● Extracted data
*** Block opens ***

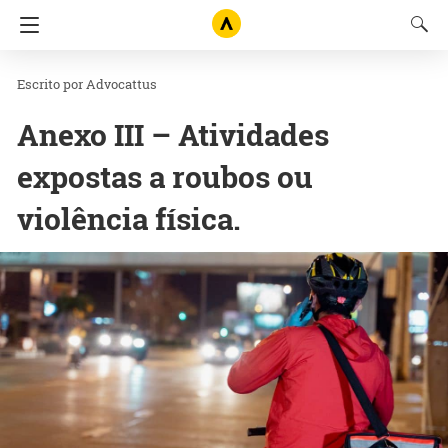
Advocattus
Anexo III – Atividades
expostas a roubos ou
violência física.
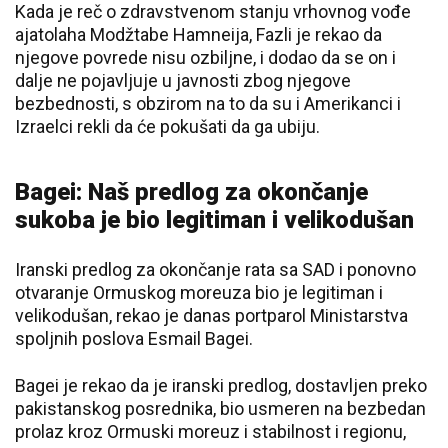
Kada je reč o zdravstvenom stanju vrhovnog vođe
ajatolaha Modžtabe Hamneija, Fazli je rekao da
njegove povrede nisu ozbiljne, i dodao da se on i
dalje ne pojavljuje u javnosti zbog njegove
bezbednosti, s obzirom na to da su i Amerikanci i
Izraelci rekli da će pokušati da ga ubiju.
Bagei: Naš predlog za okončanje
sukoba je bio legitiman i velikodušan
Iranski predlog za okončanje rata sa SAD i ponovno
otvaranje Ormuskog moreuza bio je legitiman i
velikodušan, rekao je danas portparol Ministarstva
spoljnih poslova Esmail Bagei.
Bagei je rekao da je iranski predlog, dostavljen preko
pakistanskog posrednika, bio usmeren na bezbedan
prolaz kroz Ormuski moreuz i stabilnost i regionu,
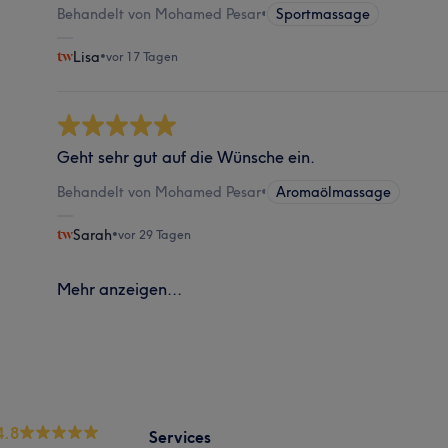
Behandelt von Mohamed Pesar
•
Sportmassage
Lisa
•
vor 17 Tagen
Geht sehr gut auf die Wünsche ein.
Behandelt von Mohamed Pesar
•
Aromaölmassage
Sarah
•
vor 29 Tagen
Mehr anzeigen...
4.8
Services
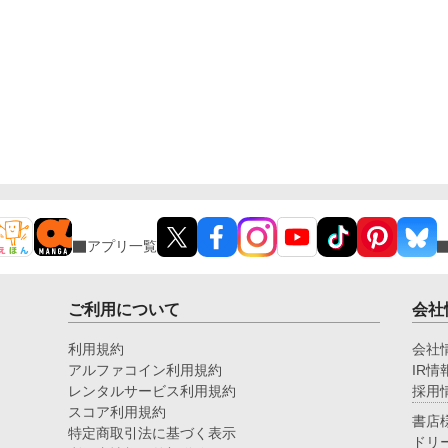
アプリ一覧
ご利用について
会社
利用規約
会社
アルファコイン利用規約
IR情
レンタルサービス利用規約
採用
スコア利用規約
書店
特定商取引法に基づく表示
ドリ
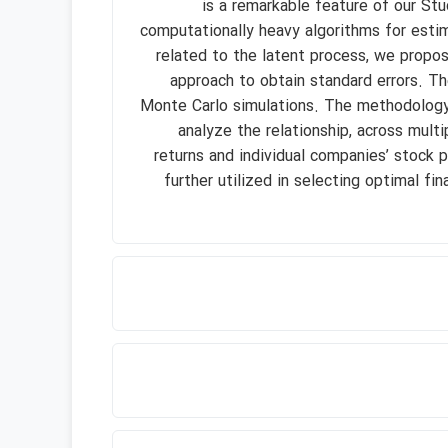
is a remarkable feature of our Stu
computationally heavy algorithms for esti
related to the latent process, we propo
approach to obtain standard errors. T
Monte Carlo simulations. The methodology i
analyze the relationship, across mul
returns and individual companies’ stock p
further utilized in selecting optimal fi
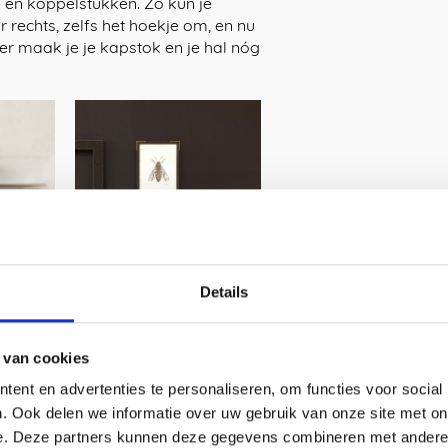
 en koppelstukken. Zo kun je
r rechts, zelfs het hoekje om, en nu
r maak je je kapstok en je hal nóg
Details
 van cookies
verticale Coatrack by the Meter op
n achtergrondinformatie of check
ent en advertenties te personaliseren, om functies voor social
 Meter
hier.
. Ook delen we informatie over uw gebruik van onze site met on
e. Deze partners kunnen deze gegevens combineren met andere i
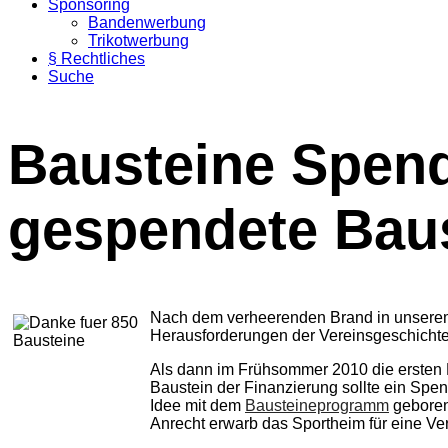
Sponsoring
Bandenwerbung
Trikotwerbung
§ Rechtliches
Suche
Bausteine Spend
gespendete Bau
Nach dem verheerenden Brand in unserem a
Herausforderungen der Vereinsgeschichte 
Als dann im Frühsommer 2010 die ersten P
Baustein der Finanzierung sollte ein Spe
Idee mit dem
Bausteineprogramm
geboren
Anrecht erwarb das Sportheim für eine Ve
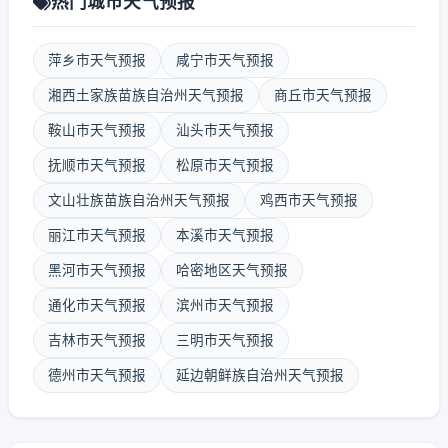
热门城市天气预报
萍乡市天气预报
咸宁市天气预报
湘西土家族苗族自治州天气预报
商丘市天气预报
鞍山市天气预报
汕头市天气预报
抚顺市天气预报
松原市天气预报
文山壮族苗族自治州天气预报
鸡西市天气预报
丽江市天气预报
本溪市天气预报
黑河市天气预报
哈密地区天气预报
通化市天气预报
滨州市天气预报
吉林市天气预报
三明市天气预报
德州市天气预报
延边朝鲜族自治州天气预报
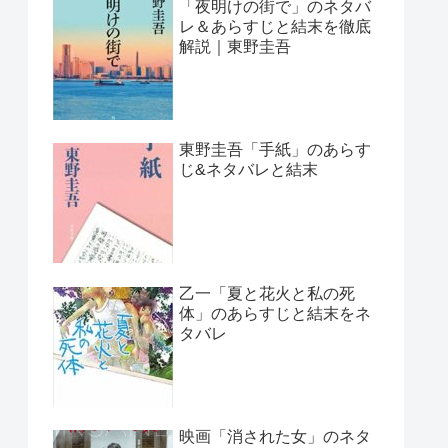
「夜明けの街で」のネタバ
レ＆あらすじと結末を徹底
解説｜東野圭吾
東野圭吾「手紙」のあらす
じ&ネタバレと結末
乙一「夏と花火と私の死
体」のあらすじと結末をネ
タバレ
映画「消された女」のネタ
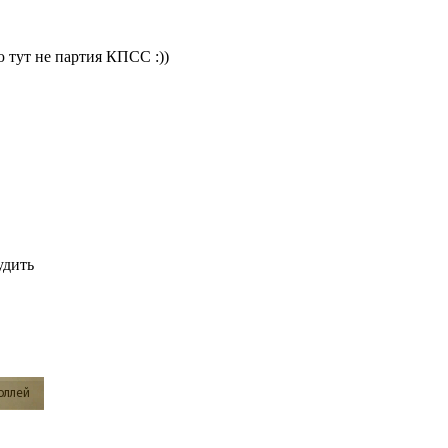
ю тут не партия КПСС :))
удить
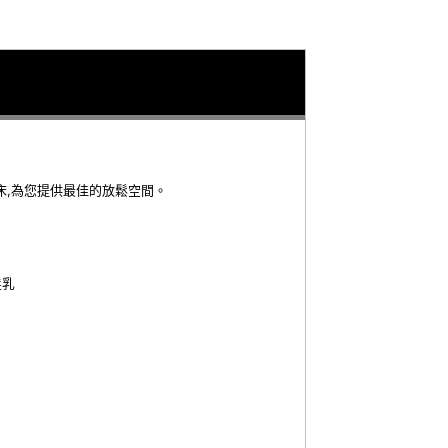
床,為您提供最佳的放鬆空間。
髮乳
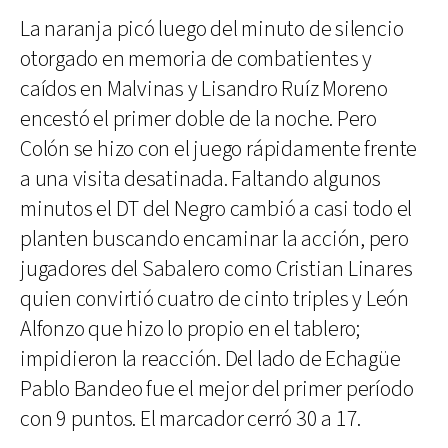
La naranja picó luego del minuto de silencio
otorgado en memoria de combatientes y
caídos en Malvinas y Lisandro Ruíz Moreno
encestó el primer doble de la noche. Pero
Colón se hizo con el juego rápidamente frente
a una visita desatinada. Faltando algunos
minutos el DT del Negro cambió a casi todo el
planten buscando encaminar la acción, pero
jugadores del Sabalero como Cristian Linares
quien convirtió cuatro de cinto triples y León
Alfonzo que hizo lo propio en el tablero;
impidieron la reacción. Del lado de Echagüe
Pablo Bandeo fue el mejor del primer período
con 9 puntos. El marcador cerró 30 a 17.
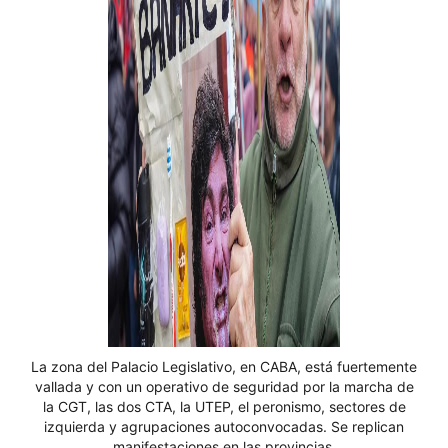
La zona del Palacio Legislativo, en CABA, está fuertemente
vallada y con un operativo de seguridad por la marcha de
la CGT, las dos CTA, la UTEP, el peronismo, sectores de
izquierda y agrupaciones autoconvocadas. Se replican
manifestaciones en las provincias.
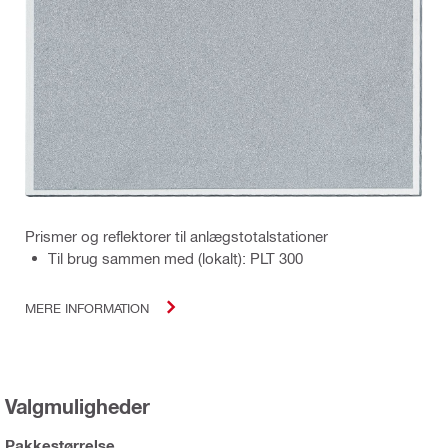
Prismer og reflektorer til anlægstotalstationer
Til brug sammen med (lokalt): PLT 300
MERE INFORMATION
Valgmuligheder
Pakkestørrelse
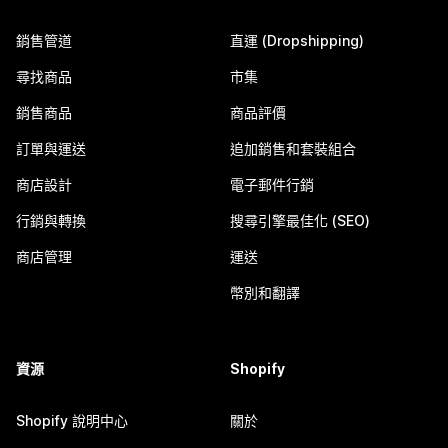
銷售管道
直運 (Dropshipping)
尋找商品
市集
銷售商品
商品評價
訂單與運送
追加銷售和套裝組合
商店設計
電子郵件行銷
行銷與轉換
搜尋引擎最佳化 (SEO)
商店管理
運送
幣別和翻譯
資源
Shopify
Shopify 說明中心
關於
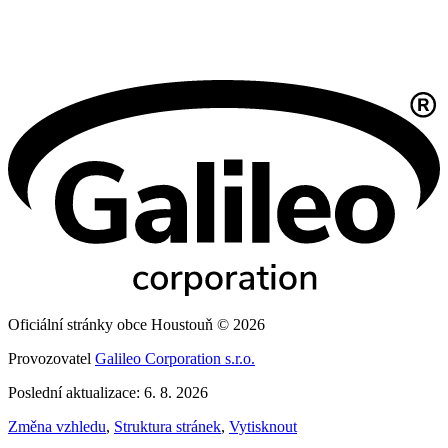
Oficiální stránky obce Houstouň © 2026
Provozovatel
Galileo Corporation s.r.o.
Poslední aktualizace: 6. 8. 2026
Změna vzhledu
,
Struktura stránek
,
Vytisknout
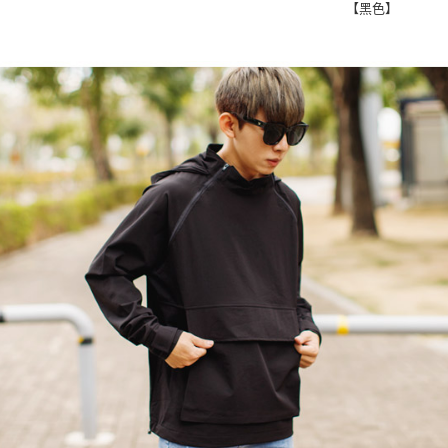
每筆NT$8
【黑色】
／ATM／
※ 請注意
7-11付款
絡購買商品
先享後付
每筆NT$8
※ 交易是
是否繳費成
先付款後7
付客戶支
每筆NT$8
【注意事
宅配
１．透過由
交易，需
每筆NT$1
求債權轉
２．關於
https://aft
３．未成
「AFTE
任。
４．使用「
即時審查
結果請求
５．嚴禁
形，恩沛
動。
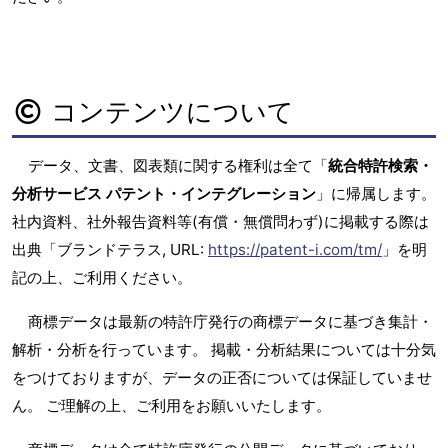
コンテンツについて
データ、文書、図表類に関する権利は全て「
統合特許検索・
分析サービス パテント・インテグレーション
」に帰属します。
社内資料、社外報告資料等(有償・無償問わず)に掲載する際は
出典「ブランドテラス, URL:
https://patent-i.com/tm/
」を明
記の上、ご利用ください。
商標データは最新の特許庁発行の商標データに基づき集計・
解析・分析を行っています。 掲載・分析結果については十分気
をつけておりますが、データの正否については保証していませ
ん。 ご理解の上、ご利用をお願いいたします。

*** Block closes ***

● Problem to work on
Read through the data above. Report each line that has the word "okončanje".

● Answer box
Bagei: Naš predlog za okončanje
Iranski predlog za okončanje rata sa SAD i ponovno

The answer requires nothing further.